To do
Scan the entries below and state how many lines contain "современности". No other output.

Collected data:
■ ■ ■ ■ ■
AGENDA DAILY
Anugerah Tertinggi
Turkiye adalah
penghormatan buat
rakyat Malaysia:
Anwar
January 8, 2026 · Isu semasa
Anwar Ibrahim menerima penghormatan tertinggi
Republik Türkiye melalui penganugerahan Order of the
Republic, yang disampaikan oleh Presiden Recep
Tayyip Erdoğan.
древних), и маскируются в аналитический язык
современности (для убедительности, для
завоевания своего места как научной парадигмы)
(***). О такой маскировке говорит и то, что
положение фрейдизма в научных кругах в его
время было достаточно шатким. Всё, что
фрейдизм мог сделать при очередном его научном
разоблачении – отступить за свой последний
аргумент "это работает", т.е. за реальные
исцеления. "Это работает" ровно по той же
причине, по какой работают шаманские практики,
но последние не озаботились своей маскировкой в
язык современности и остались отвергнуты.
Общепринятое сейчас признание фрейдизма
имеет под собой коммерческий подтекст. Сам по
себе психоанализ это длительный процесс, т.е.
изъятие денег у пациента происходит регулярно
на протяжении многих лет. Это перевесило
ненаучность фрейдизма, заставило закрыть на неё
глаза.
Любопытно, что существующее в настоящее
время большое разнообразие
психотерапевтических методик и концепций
■ ■ ■ ■ ■
Your solution
2